### Your instructions
Which lines in the data below contain the word "výjimečný"? Return each of them.

### Raw data
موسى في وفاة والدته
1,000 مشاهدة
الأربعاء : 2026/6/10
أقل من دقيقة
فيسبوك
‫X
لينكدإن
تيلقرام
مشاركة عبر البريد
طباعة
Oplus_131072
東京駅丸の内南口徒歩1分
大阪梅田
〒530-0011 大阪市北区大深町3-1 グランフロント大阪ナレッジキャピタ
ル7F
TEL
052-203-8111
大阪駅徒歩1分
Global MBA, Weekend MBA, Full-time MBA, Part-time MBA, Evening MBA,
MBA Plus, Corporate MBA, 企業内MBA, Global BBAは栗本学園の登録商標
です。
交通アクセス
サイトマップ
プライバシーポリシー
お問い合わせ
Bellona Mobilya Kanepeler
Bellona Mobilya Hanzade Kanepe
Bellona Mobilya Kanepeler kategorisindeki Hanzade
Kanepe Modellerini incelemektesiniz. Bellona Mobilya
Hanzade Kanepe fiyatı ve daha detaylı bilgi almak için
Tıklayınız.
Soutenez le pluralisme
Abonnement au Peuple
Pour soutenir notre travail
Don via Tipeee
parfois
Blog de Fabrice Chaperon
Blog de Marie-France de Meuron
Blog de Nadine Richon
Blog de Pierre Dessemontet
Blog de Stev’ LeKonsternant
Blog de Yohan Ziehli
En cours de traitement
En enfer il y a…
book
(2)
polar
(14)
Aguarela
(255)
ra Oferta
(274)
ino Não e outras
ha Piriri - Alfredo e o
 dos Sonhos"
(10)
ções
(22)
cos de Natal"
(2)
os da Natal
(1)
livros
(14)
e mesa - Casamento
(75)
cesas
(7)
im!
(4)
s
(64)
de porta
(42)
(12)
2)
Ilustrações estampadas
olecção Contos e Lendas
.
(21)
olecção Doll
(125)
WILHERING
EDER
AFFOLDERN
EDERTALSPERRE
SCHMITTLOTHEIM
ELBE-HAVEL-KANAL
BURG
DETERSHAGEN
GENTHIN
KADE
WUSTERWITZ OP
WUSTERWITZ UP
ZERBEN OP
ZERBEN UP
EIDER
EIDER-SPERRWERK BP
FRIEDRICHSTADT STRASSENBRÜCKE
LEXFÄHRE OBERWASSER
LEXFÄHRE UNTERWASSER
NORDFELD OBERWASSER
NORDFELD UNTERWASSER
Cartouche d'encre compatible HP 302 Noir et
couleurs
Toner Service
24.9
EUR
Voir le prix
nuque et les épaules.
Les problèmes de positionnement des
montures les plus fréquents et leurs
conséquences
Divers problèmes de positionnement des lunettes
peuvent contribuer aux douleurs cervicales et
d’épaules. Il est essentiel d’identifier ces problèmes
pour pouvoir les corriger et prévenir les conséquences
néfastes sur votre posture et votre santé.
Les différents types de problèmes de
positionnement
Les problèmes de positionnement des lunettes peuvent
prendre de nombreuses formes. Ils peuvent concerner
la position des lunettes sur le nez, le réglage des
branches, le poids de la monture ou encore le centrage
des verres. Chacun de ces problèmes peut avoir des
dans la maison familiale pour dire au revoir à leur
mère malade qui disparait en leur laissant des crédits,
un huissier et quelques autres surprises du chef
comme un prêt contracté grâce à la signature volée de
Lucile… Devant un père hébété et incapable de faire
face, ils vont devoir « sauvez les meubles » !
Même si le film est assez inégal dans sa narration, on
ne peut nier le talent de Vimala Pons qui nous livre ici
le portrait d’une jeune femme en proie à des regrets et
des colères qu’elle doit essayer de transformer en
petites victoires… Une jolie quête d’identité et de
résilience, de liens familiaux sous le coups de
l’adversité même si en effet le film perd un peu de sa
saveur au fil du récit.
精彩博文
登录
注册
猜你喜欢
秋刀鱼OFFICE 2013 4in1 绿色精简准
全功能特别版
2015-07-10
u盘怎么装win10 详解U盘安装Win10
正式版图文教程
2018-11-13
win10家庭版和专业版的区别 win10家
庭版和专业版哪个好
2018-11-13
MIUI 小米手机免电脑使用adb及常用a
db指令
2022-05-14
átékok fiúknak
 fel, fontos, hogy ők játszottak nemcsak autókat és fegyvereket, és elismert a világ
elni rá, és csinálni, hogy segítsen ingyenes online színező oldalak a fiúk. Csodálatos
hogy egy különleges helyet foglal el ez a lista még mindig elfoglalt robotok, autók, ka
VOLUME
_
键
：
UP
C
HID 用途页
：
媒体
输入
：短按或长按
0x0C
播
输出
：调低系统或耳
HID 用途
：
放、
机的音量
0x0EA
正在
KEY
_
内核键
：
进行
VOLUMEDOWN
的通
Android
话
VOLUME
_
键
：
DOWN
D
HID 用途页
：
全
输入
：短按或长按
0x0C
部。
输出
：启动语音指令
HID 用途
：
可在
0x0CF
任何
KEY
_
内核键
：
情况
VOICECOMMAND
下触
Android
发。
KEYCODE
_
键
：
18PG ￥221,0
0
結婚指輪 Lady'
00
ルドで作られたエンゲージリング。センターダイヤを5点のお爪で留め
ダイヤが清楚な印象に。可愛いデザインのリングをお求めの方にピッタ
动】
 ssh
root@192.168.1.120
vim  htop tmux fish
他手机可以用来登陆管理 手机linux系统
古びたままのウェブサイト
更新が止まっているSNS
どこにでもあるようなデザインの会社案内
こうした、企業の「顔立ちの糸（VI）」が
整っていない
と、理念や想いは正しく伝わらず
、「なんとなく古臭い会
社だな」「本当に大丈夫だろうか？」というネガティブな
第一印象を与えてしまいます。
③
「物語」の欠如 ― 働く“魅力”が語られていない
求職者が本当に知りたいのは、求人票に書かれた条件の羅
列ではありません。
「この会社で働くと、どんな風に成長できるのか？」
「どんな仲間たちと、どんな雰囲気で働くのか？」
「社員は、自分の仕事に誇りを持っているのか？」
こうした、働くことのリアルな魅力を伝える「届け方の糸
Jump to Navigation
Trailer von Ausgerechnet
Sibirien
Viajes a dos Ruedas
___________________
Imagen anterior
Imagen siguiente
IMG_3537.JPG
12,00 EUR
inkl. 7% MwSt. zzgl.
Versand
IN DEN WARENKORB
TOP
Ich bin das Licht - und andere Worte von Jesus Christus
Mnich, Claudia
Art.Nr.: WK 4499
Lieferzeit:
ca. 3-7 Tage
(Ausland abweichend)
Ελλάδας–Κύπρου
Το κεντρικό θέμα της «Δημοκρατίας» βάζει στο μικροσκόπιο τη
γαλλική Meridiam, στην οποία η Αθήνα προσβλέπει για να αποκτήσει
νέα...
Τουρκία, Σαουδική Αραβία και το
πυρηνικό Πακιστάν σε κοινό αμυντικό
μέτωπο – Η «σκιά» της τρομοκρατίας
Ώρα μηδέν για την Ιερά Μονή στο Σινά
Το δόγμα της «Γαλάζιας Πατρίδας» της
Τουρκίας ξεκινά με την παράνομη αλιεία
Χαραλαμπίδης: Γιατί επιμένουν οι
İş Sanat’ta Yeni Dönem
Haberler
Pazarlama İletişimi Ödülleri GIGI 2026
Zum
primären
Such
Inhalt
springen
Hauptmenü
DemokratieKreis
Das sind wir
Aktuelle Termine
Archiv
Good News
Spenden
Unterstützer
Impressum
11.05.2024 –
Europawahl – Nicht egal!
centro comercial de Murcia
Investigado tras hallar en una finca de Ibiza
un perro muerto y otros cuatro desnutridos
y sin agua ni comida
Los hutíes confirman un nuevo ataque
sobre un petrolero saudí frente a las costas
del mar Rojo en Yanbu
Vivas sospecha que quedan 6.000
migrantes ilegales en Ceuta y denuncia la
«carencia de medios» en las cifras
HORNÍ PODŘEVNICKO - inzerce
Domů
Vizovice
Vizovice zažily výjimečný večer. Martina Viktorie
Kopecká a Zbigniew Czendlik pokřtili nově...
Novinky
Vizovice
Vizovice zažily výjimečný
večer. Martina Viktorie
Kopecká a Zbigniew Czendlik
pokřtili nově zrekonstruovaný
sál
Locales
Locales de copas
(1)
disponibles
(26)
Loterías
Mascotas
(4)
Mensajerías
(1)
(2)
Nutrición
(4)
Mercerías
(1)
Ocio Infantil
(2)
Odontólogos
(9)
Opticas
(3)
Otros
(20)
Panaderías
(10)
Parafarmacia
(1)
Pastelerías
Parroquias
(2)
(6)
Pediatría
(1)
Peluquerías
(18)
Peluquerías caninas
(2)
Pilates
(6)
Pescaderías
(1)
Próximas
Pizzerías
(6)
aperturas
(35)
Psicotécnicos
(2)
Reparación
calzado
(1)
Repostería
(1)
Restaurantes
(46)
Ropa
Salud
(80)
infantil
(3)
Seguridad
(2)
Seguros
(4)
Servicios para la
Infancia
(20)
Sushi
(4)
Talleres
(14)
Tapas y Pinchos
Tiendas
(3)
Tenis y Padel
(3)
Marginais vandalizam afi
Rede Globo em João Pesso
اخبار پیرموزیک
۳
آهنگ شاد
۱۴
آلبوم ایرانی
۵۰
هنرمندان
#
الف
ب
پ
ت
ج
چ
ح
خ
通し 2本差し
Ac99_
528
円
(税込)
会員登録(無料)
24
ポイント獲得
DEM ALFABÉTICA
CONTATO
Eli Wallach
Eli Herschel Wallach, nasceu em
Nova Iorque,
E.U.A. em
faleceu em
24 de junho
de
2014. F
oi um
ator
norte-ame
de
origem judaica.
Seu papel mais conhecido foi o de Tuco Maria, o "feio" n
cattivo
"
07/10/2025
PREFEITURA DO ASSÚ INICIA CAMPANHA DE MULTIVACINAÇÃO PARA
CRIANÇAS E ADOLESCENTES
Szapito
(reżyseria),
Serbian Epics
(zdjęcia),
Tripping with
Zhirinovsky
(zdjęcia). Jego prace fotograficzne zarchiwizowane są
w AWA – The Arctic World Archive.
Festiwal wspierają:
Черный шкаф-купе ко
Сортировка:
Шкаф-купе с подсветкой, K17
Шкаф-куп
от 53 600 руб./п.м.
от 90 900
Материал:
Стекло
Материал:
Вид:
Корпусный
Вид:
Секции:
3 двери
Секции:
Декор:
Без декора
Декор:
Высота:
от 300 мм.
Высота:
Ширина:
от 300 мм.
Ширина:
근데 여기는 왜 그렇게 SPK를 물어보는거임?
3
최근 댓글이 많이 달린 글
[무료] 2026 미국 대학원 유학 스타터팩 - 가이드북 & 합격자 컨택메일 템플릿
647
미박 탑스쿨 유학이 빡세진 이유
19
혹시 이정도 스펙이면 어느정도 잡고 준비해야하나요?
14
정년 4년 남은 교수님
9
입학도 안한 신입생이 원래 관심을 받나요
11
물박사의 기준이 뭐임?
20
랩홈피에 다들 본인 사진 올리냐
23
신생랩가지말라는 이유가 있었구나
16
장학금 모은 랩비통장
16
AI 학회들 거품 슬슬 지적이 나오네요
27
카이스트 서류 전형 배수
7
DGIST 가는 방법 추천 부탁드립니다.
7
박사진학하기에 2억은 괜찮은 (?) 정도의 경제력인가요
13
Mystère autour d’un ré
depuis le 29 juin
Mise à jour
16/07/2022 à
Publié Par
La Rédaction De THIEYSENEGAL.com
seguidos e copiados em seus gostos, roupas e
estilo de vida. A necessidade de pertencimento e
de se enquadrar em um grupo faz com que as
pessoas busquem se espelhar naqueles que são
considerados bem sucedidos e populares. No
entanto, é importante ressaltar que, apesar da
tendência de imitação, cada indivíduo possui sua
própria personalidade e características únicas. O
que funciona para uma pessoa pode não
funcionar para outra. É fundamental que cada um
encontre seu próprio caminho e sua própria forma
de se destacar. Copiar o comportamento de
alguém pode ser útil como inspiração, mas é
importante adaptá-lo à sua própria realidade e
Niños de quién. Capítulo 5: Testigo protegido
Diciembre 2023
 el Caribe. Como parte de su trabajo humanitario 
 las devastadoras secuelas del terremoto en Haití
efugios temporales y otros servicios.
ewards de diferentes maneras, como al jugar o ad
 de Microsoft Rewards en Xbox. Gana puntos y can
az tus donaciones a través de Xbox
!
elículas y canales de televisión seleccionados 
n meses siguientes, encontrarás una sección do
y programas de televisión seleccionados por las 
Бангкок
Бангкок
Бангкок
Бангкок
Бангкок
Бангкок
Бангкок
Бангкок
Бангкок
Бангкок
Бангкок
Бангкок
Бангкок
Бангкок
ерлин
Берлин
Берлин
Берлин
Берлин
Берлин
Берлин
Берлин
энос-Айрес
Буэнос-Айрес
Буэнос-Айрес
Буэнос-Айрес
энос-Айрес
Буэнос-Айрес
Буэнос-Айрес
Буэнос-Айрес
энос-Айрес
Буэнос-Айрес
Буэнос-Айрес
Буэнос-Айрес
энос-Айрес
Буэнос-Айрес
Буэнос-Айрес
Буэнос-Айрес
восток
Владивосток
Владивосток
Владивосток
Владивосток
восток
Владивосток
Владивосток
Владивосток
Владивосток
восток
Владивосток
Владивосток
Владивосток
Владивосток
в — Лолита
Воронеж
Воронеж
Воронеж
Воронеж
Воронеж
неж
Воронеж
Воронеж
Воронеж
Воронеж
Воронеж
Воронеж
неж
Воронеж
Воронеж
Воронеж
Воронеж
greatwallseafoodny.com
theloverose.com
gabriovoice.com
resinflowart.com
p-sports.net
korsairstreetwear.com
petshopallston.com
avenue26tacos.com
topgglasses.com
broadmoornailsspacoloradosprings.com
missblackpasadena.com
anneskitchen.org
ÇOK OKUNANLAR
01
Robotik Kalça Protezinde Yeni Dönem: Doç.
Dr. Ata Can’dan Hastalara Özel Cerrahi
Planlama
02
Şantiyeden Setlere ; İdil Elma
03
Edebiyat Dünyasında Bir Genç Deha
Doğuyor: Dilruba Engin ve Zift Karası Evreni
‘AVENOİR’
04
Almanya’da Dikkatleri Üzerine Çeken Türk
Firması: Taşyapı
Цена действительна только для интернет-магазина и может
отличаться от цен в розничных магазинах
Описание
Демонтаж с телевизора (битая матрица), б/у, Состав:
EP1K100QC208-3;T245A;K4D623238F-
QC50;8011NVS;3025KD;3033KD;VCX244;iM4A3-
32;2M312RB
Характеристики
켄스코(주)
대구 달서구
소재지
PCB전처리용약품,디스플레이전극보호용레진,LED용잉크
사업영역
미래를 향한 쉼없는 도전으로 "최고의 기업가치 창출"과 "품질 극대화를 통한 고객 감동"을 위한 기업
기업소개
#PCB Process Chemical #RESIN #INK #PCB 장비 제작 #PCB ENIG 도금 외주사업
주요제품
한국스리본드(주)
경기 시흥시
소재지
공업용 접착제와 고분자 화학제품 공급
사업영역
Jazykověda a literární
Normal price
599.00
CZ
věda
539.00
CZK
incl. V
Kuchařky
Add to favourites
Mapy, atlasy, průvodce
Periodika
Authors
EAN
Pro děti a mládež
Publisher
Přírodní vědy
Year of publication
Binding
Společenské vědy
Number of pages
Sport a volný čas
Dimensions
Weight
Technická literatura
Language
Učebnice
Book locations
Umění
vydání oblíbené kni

### Answer section
Vizovice zažily výjimečný večer. Martina Viktorie
Vizovice zažily výjimečný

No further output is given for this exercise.